About this task - Go through the entries below, tally each line with the string "screenshot", and give the final number by itself.

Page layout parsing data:
◇ ◇ ◇

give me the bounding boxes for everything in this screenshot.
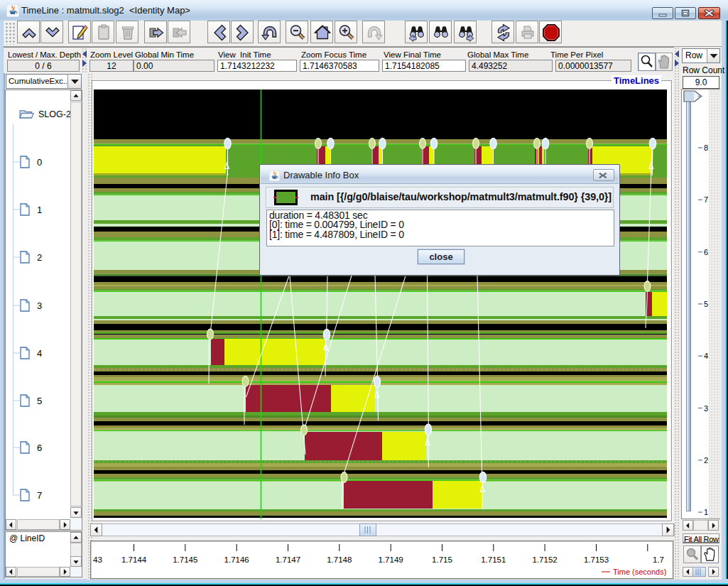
svg-text:1.7148: 1.7148 xyxy=(327,555,352,564)
svg-text:1.7152: 1.7152 xyxy=(533,555,558,564)
svg-text:1: 1 xyxy=(704,508,708,516)
svg-text:4: 4 xyxy=(37,348,42,359)
svg-text:2: 2 xyxy=(704,456,708,465)
svg-text:SLOG-2: SLOG-2 xyxy=(38,109,70,119)
svg-text:2: 2 xyxy=(37,252,42,263)
svg-text:7: 7 xyxy=(37,490,42,501)
svg-text:1.7147: 1.7147 xyxy=(276,555,300,564)
svg-text:1.7: 1.7 xyxy=(653,555,664,564)
svg-text:1.7146: 1.7146 xyxy=(224,555,249,564)
svg-text:6: 6 xyxy=(37,443,42,453)
svg-text:4: 4 xyxy=(704,352,708,360)
svg-text:3: 3 xyxy=(37,300,42,311)
svg-text:43: 43 xyxy=(93,555,102,564)
svg-text:1.7145: 1.7145 xyxy=(173,555,197,564)
svg-text:3: 3 xyxy=(704,404,708,413)
svg-text:7: 7 xyxy=(704,195,708,204)
svg-text:0: 0 xyxy=(37,157,42,168)
svg-text:8: 8 xyxy=(704,143,708,152)
svg-text:1.7151: 1.7151 xyxy=(481,555,506,564)
svg-text:1.715: 1.715 xyxy=(432,555,452,564)
svg-text:5: 5 xyxy=(37,396,42,406)
svg-text:6: 6 xyxy=(704,248,708,256)
svg-text:5: 5 xyxy=(704,300,708,308)
svg-text:Time (seconds): Time (seconds) xyxy=(613,568,666,576)
svg-text:1.7149: 1.7149 xyxy=(379,555,403,564)
svg-text:1.7153: 1.7153 xyxy=(584,555,609,564)
svg-text:1.7144: 1.7144 xyxy=(121,555,147,564)
svg-text:1: 1 xyxy=(37,205,42,215)
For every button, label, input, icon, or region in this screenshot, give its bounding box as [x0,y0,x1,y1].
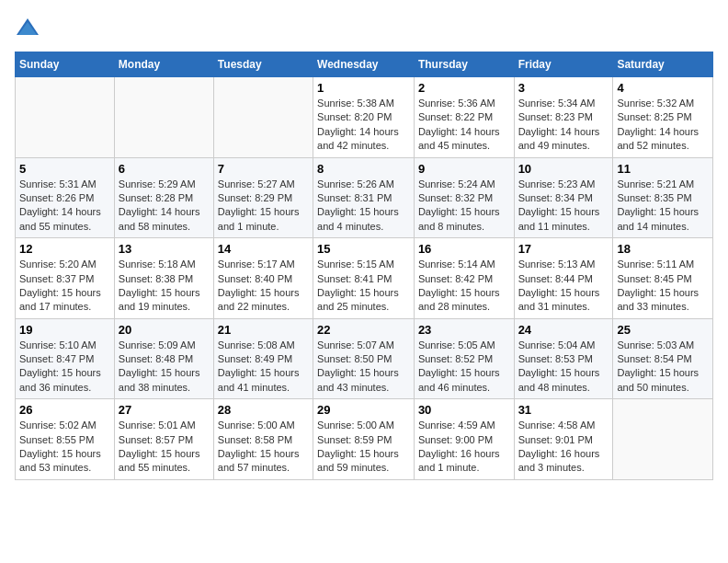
sunrise-text: Sunrise: 5:38 AM [317,97,410,110]
calendar-day-17: 17Sunrise: 5:13 AMSunset: 8:44 PMDayligh… [514,238,613,319]
calendar-day-12: 12Sunrise: 5:20 AMSunset: 8:37 PMDayligh… [16,238,115,319]
daylight-text: Daylight: 15 hours and 43 minutes. [317,366,410,395]
daylight-text: Daylight: 15 hours and 28 minutes. [418,286,510,315]
sunrise-text: Sunrise: 5:10 AM [19,339,110,352]
day-number: 6 [119,162,210,176]
sunrise-text: Sunrise: 5:34 AM [518,97,609,110]
day-info: Sunrise: 5:21 AMSunset: 8:35 PMDaylight:… [617,178,709,235]
daylight-text: Daylight: 14 hours and 45 minutes. [418,125,510,154]
calendar-day-2: 2Sunrise: 5:36 AMSunset: 8:22 PMDaylight… [414,77,514,158]
sunset-text: Sunset: 8:55 PM [19,433,110,447]
daylight-text: Daylight: 15 hours and 59 minutes. [317,447,410,476]
sunrise-text: Sunrise: 5:05 AM [418,339,510,352]
daylight-text: Daylight: 15 hours and 46 minutes. [418,366,510,395]
page-header [15,15,713,40]
day-number: 16 [418,242,510,256]
daylight-text: Daylight: 16 hours and 1 minute. [418,447,510,476]
sunrise-text: Sunrise: 5:21 AM [617,178,709,191]
day-info: Sunrise: 5:00 AMSunset: 8:58 PMDaylight:… [218,419,309,476]
sunset-text: Sunset: 8:37 PM [19,272,110,286]
day-info: Sunrise: 5:13 AMSunset: 8:44 PMDaylight:… [518,258,609,315]
sunrise-text: Sunrise: 5:27 AM [218,178,309,191]
day-info: Sunrise: 5:29 AMSunset: 8:28 PMDaylight:… [119,178,210,235]
calendar-day-21: 21Sunrise: 5:08 AMSunset: 8:49 PMDayligh… [213,318,313,399]
daylight-text: Daylight: 15 hours and 4 minutes. [317,205,410,234]
calendar-day-11: 11Sunrise: 5:21 AMSunset: 8:35 PMDayligh… [613,157,713,238]
sunrise-text: Sunrise: 5:09 AM [119,339,210,352]
day-number: 12 [19,242,110,256]
daylight-text: Daylight: 14 hours and 58 minutes. [119,205,210,234]
sunset-text: Sunset: 8:47 PM [19,352,110,366]
day-number: 24 [518,323,609,337]
daylight-text: Daylight: 14 hours and 49 minutes. [518,125,609,154]
sunset-text: Sunset: 8:31 PM [317,191,410,205]
day-info: Sunrise: 5:03 AMSunset: 8:54 PMDaylight:… [617,339,709,396]
daylight-text: Daylight: 15 hours and 17 minutes. [19,286,110,315]
daylight-text: Daylight: 15 hours and 53 minutes. [19,447,110,476]
calendar-day-9: 9Sunrise: 5:24 AMSunset: 8:32 PMDaylight… [414,157,514,238]
day-info: Sunrise: 5:14 AMSunset: 8:42 PMDaylight:… [418,258,510,315]
calendar-day-29: 29Sunrise: 5:00 AMSunset: 8:59 PMDayligh… [313,399,415,480]
weekday-header-saturday: Saturday [613,52,713,77]
day-info: Sunrise: 5:04 AMSunset: 8:53 PMDaylight:… [518,339,609,396]
calendar-day-31: 31Sunrise: 4:58 AMSunset: 9:01 PMDayligh… [514,399,613,480]
day-number: 29 [317,403,410,417]
sunset-text: Sunset: 8:49 PM [218,352,309,366]
calendar-day-5: 5Sunrise: 5:31 AMSunset: 8:26 PMDaylight… [16,157,115,238]
sunrise-text: Sunrise: 5:31 AM [19,178,110,191]
sunset-text: Sunset: 8:23 PM [518,110,609,124]
calendar-day-18: 18Sunrise: 5:11 AMSunset: 8:45 PMDayligh… [613,238,713,319]
day-number: 11 [617,162,709,176]
calendar-empty-cell [613,399,713,480]
calendar-week-row: 19Sunrise: 5:10 AMSunset: 8:47 PMDayligh… [16,318,713,399]
calendar-week-row: 12Sunrise: 5:20 AMSunset: 8:37 PMDayligh… [16,238,713,319]
sunrise-text: Sunrise: 5:14 AM [418,258,510,271]
day-number: 26 [19,403,110,417]
day-number: 25 [617,323,709,337]
calendar-empty-cell [16,77,115,158]
day-number: 19 [19,323,110,337]
calendar-table: SundayMondayTuesdayWednesdayThursdayFrid… [15,52,713,480]
sunrise-text: Sunrise: 5:17 AM [218,258,309,271]
daylight-text: Daylight: 15 hours and 50 minutes. [617,366,709,395]
calendar-week-row: 5Sunrise: 5:31 AMSunset: 8:26 PMDaylight… [16,157,713,238]
weekday-header-row: SundayMondayTuesdayWednesdayThursdayFrid… [16,52,713,77]
calendar-day-8: 8Sunrise: 5:26 AMSunset: 8:31 PMDaylight… [313,157,415,238]
sunset-text: Sunset: 8:58 PM [218,433,309,447]
sunrise-text: Sunrise: 5:11 AM [617,258,709,271]
calendar-day-24: 24Sunrise: 5:04 AMSunset: 8:53 PMDayligh… [514,318,613,399]
day-number: 8 [317,162,410,176]
sunset-text: Sunset: 8:28 PM [119,191,210,205]
weekday-header-tuesday: Tuesday [213,52,313,77]
daylight-text: Daylight: 15 hours and 22 minutes. [218,286,309,315]
day-info: Sunrise: 5:18 AMSunset: 8:38 PMDaylight:… [119,258,210,315]
day-info: Sunrise: 5:05 AMSunset: 8:52 PMDaylight:… [418,339,510,396]
day-number: 27 [119,403,210,417]
daylight-text: Daylight: 15 hours and 8 minutes. [418,205,510,234]
daylight-text: Daylight: 15 hours and 48 minutes. [518,366,609,395]
calendar-day-30: 30Sunrise: 4:59 AMSunset: 9:00 PMDayligh… [414,399,514,480]
calendar-day-22: 22Sunrise: 5:07 AMSunset: 8:50 PMDayligh… [313,318,415,399]
day-number: 23 [418,323,510,337]
sunrise-text: Sunrise: 5:02 AM [19,419,110,432]
day-info: Sunrise: 5:31 AMSunset: 8:26 PMDaylight:… [19,178,110,235]
day-info: Sunrise: 5:20 AMSunset: 8:37 PMDaylight:… [19,258,110,315]
sunrise-text: Sunrise: 5:32 AM [617,97,709,110]
daylight-text: Daylight: 15 hours and 31 minutes. [518,286,609,315]
sunrise-text: Sunrise: 5:04 AM [518,339,609,352]
logo-icon [15,15,40,40]
calendar-day-26: 26Sunrise: 5:02 AMSunset: 8:55 PMDayligh… [16,399,115,480]
calendar-empty-cell [213,77,313,158]
sunset-text: Sunset: 9:00 PM [418,433,510,447]
weekday-header-wednesday: Wednesday [313,52,415,77]
day-info: Sunrise: 5:15 AMSunset: 8:41 PMDaylight:… [317,258,410,315]
daylight-text: Daylight: 16 hours and 3 minutes. [518,447,609,476]
calendar-day-27: 27Sunrise: 5:01 AMSunset: 8:57 PMDayligh… [114,399,213,480]
day-info: Sunrise: 5:36 AMSunset: 8:22 PMDaylight:… [418,97,510,154]
day-number: 15 [317,242,410,256]
daylight-text: Daylight: 15 hours and 41 minutes. [218,366,309,395]
daylight-text: Daylight: 15 hours and 14 minutes. [617,205,709,234]
sunrise-text: Sunrise: 5:01 AM [119,419,210,432]
day-info: Sunrise: 5:32 AMSunset: 8:25 PMDaylight:… [617,97,709,154]
sunrise-text: Sunrise: 5:15 AM [317,258,410,271]
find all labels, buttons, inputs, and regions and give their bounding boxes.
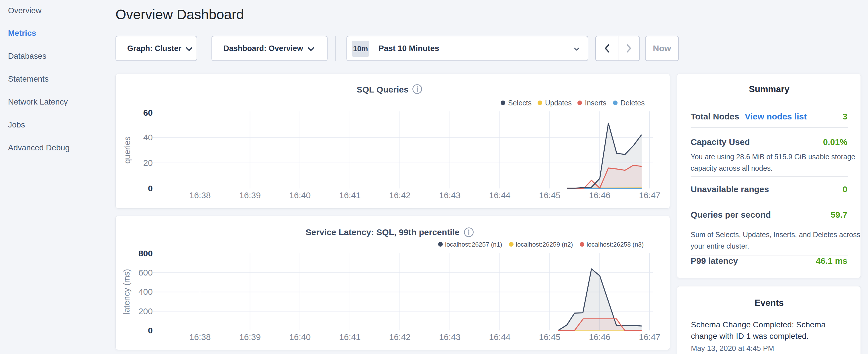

◇ ◇ ◇

The answer - 2